Train-wreck mornings are a universal human experience.

You had big plans, but now it’s early afternoon and you’ve accomplished virtually nothing. Maybe it’s your fault, maybe it’s not, but it doesn’t really matter at the moment. What matters is that half your day is gone, and you are not a happy camper.

At this point, productivity ninjas and average folks part ways.

The average person thinks, “Ugh, this day is shot. I can’t believe I wasted all that time. Well, hopefully tomorrow goes better.”

The productivity ninja thinks, “This day is not going as planned, and later, I’m going to figure out what happened. But right now, I’ve got half a day to turn into solid gold. Let’s get to work.”

A half-wasted day is disappointing, but it’s also an opportunity to separate yourself from the pack. Here’s a 10-minute approach to turning things around.

1. Focus your attention on the present moment

First, take a moment to let go of whatever happened to the first half of your day. Maybe it was your fault (you spent all morning watching cat videos on YouTube) and maybe it wasn’t (a high-maintenance client’s “emergency” gobbled up your morning), but now is not the time for analysis—it’s the time for action.

The past is past, and you are here, now. Focus your attention on this moment’s most important question: “How can I best use the time that remains?” (Come to think of it, that’s one of life’s most important questions. But I digress.)

Later, you’ll look at what turned your morning upside down. But for now, let go of frustration and get your head right. You’ve got a plan to make.

2. Make a new plan, Stan

Look at your original plan you made for today, whether it was a time-blocked schedule, a to-do list, your Google calendar, or just a mental list. Let’s say you’d planned to accomplish X, Y, and Z today, and you can immediately tell that there’s no longer time for all three of these tasks. It’s time to triage.

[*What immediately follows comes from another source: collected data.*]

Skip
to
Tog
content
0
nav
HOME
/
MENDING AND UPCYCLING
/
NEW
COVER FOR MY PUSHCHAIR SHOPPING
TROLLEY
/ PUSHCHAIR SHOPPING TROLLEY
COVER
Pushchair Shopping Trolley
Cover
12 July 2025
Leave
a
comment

  1. Identify Most Important Tasks. Is there anything that must get done today—i.e. something very bad will happen if you don’t create a certain outcome by the end of the day? If so, it’s a Most Important Task, and an urgent one, too. Make a note of it. If not, identify what is most important on your list—the one or two tasks that will contribute the most to your long-term goals. Don’t exceed three Most Important Tasks.
  2. Assess your schedule. How much discretionary time do you have left today? If the answer is “none” or “almost none,” consider rescheduling an upcoming commitment for another day. Ditch a meeting if you have to. But make sure you can get at least one Most Important Task done today.
  3. Get fine-grained. When you’re in a foul, unproductive mood (as you’re likely to be when half your day has vanished before your very eyes), it’s even more important to break tasks down into bite-sized chunks. If any of your three Most Important Tasks are too vague and unwieldy, break them down. I like to use an Excel spreadsheet with one task per row, but a piece of lined paper works just as well. For each task, ask yourself, “What does ‘done’ look like? What steps need to happen, and in what order?”
  4. Write a new schedule. Take out a blank sheet of paper and draw a simple time grid (see picture). Assign your Most Important Tasks to specific times, filling any remaining time with less important tasks. Again, adjust your expectations from your original plan. If you accomplish one Most Important Task today, your day will have been a success.

3. Manage your environment

Now’s not the time for mucking around in a distracting environment. If you need a change of place, make it so. Get out of the house and take your laptop to a coffee shop or the local library. If you can’t really leave your office, at least shut the door and affix a post-it note: “Please don’t disturb—deep concentration in progress.”

Changing your environment can help you draw a mental line in the sand between the unproductive day you’ve had so far and the astonishing recovery you are about to display.

4. Reflect and learn

As soon as possible (this evening, ideally), find 5-10 minutes to journal about your experience.

  • What sabotaged your morning?
  • How did you bounce back?
  • If the situation was preventable, how could you prevent it next time?

In our personal development quest, we can’t ignore the fact that a lot of what happens in our lives is simply outside our control. Bad days are unavoidable, and everyone gets their share. But we can control how we respond to bad days, and with practice, we can often turn them around and snatch victory from the jaws of defeat.